The objectives of this section are:
define clustering
outline the various application of clustering
delve into the various types of clustering
define the various types of clusters
introduce some popular clustering algorithms
By the time you have completed this section you will be able to:
list some of the applications of cluster analysis
define clustering
list the various types of clusters and clustering
list some of the well known clustering algorithms
Cluster analysis aims to group data objects based on the information that is available that describes the objects and their relationships. The main goal is to group similar objects together, and the greater the similarity within a group the better and the greater the difference between group the more diverse the clustering.
Clustering is a form of unsupervised learning because as previously mentioned we do not have a data set has been previously labeled to train the current data on.
For instance, Figure 1(on the left) shows a set of data points while Figure 2 (below) outlines possible clusters that may exist. If this was supervised learning we would have a dataset that has already been classified that can be used to control and guide the process.
Clustering and clusters are not synonymous.
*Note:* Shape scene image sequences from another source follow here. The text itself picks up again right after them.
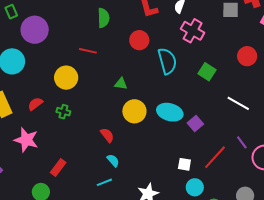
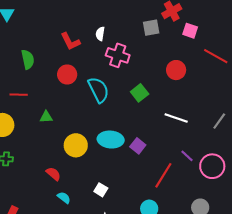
green square: (207, 72) -> (140, 93), turned 30
green triangle: (121, 84) -> (46, 117), moved
white square: (184, 164) -> (101, 190), moved, turned 32

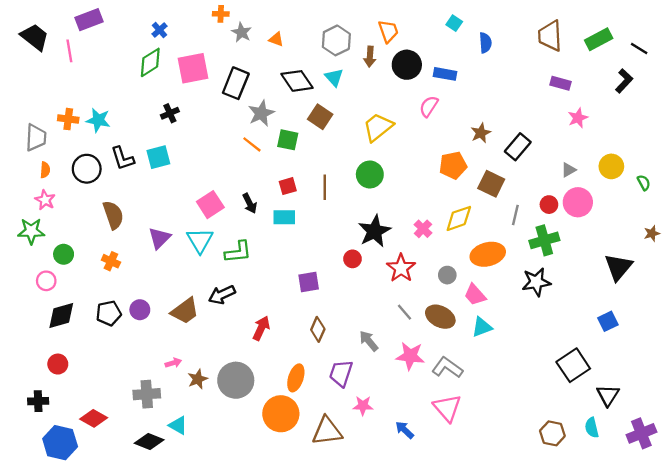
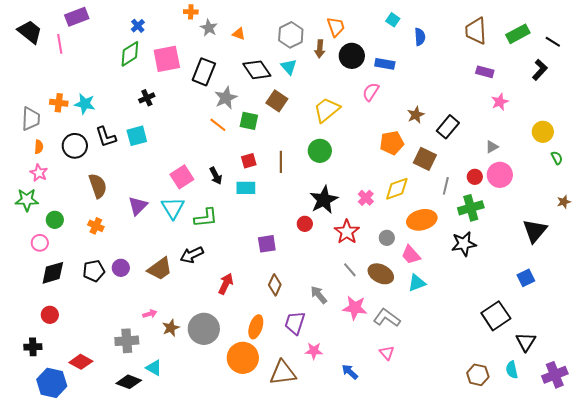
yellow circle: (611, 166) -> (543, 132), moved
pink triangle: (447, 408) -> (387, 353), size x0.6

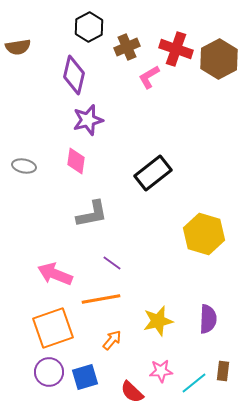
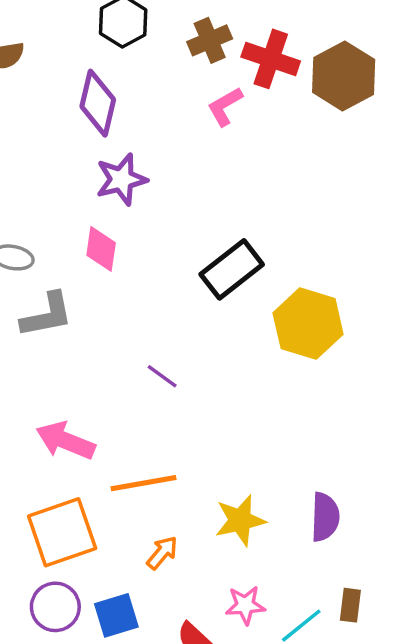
brown cross: (127, 47) -> (210, 40), moved
gray L-shape: (92, 214) -> (47, 315), moved
yellow hexagon: (204, 234) -> (308, 324), moved
purple line: (112, 263) -> (162, 376), moved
A clustering is an entire collection of clusters; a cluster on the other hand is just one part of the entire picture. There are different types of clusters and also different types of clustering.
Clusters can be created based on varying characteristics, some of which are mentioned briefly below.
Well-Separated: Clusters can be well-separated by this we mean that the distance between any two points in different clusters is large and the distance between any two objects in a cluster is relatively smaller.
Prototype-Based: A cluster is defined based on the prototype by this we mean that each object is classified by its proximity to a prototype.
Graph-Based: In situations where the data is represented by a graph and the nodes are objects with connection visualized by links a cluster is a group of objects that are connected to each other but have no connection to objects outside of the group.
Density-Based: This type of cluster is defined by the density of the region. A cluster is a dense region of objects surrendered by a region of low density.